As part of her course, Yang not only learns and appreciates theories about the functions and historical context of culturally significant relics, she also participates in the conservation process itself.
“Holding the old artifacts in my hands makes me feel quite nervous,” she said.
Dealing with relics in a hands-on environment is a thrilling experience for the would-be conservation master.
However, the fear of damaging any cultural heritages during the conservation process makes her think much about “the best way to handle them," she says.
Yang feels a heavy sense of responsibility, as the conservation process of cultural heritage largely depends on a conservation master’s competence.

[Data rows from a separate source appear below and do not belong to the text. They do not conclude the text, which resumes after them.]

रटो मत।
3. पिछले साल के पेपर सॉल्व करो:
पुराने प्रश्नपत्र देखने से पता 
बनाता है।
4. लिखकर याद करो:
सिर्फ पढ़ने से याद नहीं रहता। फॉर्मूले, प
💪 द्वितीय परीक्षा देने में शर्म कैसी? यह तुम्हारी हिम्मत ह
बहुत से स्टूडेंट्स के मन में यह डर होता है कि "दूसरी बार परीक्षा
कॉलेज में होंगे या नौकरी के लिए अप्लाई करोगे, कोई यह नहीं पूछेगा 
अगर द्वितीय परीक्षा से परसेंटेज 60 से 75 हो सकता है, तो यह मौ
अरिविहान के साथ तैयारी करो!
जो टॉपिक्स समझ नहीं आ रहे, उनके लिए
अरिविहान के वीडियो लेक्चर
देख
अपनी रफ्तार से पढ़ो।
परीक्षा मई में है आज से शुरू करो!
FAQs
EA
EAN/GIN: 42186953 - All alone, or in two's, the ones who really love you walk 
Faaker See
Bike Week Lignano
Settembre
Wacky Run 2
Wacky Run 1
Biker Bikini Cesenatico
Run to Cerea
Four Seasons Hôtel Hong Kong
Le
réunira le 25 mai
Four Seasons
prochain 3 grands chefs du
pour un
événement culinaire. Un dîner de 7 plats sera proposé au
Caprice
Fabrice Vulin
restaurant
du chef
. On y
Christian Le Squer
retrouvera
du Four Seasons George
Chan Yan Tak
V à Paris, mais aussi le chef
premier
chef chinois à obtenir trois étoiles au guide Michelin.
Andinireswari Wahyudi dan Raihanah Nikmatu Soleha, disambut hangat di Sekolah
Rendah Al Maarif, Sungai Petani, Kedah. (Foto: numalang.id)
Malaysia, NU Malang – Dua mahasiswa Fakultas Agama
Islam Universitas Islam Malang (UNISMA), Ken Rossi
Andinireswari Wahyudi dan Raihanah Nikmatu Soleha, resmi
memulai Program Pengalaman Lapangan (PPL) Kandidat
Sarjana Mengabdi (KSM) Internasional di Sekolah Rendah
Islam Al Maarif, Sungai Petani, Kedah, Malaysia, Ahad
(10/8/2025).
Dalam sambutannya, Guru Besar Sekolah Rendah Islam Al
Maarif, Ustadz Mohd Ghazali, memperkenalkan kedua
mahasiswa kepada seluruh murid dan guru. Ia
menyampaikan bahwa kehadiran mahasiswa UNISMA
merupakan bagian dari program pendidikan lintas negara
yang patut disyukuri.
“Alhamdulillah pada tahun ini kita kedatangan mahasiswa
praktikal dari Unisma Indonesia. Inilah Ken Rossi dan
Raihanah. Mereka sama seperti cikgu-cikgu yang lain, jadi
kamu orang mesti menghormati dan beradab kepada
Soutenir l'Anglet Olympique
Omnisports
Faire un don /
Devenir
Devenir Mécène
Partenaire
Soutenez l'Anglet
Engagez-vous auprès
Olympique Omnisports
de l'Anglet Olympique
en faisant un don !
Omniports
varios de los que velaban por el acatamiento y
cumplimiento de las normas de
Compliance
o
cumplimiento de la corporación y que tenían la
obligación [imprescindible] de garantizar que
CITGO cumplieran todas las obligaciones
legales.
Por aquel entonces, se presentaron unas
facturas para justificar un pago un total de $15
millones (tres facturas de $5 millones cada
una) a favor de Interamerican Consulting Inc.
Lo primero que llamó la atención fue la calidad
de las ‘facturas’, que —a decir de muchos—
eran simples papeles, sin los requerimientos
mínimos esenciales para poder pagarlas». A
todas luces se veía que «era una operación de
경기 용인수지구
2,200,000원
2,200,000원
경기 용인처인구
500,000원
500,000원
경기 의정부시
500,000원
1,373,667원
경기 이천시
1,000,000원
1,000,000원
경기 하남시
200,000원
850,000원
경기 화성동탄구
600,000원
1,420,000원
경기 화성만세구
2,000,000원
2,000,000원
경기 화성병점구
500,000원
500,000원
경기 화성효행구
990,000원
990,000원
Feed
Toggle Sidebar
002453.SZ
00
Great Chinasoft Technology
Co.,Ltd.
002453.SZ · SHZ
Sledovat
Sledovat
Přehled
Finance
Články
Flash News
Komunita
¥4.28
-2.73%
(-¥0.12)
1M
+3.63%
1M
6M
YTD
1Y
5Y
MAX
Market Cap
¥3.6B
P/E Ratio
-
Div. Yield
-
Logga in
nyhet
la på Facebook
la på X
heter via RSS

According to Yang, the worker has to have an in-depth understanding of the artifacts, from basic features such as size, usage and material nature, to the chemical relations between the material and any contaminants on the artifact, as well as the cleaning formula.
These important factors can be determined by a broad investigation of the artifact’s history of damage and contamination.

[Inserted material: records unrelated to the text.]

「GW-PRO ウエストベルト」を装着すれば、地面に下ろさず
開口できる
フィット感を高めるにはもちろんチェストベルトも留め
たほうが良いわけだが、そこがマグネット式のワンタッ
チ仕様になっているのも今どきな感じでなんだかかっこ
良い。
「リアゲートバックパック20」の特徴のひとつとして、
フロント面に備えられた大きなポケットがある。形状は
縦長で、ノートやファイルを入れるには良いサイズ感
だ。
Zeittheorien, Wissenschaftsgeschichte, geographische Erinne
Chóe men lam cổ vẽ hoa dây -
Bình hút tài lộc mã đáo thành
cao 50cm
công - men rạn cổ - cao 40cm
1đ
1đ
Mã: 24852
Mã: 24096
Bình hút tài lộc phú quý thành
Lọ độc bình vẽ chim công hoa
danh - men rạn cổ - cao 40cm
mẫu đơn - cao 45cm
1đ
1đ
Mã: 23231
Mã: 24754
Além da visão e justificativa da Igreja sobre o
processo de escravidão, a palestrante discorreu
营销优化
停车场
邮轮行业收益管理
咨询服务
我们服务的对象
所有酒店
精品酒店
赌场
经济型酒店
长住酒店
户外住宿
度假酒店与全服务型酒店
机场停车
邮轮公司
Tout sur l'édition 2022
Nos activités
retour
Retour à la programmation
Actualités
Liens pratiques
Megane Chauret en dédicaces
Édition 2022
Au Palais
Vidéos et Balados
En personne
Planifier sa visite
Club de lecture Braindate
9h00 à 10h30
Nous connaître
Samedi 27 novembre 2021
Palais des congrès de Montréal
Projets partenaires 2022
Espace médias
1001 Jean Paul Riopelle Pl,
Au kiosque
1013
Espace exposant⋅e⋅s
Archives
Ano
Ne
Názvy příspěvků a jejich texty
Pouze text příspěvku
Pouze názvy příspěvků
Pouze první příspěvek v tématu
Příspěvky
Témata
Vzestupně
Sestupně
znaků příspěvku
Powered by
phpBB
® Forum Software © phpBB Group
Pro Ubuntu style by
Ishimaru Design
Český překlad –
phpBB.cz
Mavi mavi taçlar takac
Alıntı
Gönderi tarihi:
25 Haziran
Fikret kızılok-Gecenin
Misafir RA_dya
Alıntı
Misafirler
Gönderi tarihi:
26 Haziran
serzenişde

The worker’s role does not end even after the conservation process is finished.
“We need to store (the artifact) in a proper environment and record all the processes so that those who (later) work with the artifact can take these into consideration,” Yang explained.
“I have learnt so much about the diverse sides of cultural heritage and artifacts, which are things I could not have learnt outside of this major.”
“This is a rare opportunity, and why I love to do this work,” Yang added.